WHAT IS REQUIRED: Below are some entries; reproduce them exactly and leave every picture out.

※

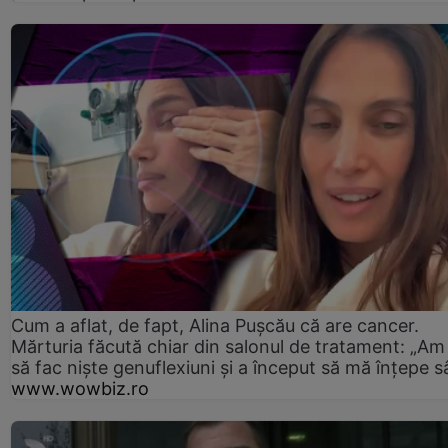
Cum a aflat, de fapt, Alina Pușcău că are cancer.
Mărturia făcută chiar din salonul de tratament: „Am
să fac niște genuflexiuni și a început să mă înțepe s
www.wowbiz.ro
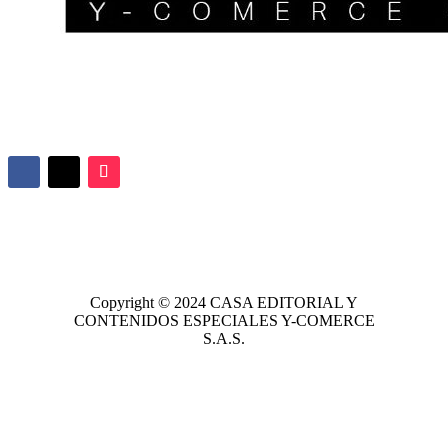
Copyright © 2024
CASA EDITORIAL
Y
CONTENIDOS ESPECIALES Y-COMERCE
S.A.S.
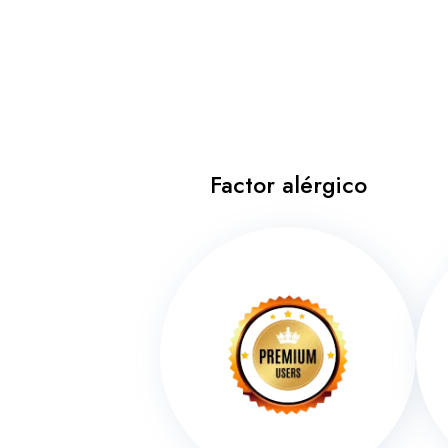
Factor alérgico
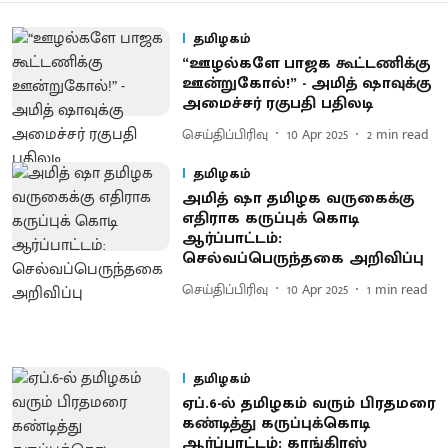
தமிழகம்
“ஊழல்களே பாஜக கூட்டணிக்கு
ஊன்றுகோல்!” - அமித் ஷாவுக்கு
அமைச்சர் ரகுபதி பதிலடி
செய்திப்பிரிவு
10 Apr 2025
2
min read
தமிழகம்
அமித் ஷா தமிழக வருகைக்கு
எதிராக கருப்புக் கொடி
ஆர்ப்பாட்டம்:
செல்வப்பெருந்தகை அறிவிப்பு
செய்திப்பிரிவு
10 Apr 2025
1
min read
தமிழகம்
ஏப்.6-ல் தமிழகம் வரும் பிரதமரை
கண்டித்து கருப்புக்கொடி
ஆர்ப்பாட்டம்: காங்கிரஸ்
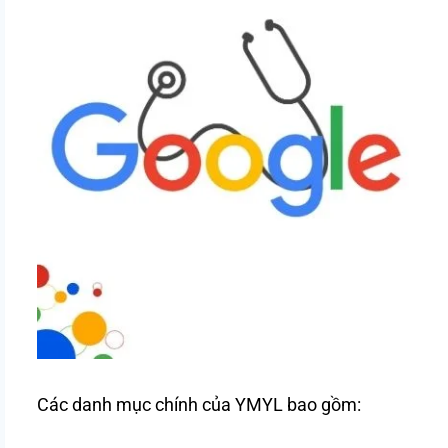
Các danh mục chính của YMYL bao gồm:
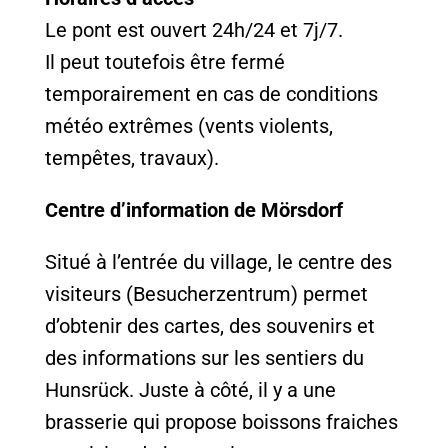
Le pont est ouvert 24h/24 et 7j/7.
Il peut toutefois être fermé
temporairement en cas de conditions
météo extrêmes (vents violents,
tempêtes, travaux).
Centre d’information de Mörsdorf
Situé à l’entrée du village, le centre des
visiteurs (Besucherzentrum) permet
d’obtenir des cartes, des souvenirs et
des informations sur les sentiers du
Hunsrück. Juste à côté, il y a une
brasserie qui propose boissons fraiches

※

RESPONSE TO THE TASK:
Cum a aflat, de fapt, Alina Pușcău că are cancer.
Mărturia făcută chiar din salonul de tratament: „Am
să fac niște genuflexiuni și a început să mă înțepe s
www.wowbiz.ro
Copyright © 2024
CASA EDITORIAL
Y
CONTENIDOS ESPECIALES Y-COMERCE
S.A.S.
Factor alérgico
தமிழகம்
“ஊழல்களே பாஜக கூட்டணிக்கு
ஊன்றுகோல்!” - அமித் ஷாவுக்கு
அமைச்சர் ரகுபதி பதிலடி
செய்திப்பிரிவு
10 Apr 2025
2
min read
தமிழகம்
அமித் ஷா தமிழக வருகைக்கு
எதிராக கருப்புக் கொடி
ஆர்ப்பாட்டம்:
செல்வப்பெருந்தகை அறிவிப்பு
செய்திப்பிரிவு
10 Apr 2025
1
min read
தமிழகம்
ஏப்.6-ல் தமிழகம் வரும் பிரதமரை
கண்டித்து கருப்புக்கொடி
ஆர்ப்பாட்டம்: காங்கிரஸ்
Các danh mục chính của YMYL bao gồm:
Le pont est ouvert 24h/24 et 7j/7.
Il peut toutefois être fermé
temporairement en cas de conditions
météo extrêmes (vents violents,
tempêtes, travaux).
Centre d’information de Mörsdorf
Situé à l’entrée du village, le centre des
visiteurs (Besucherzentrum) permet
d’obtenir des cartes, des souvenirs et
des informations sur les sentiers du
Hunsrück. Juste à côté, il y a une
brasserie qui propose boissons fraiches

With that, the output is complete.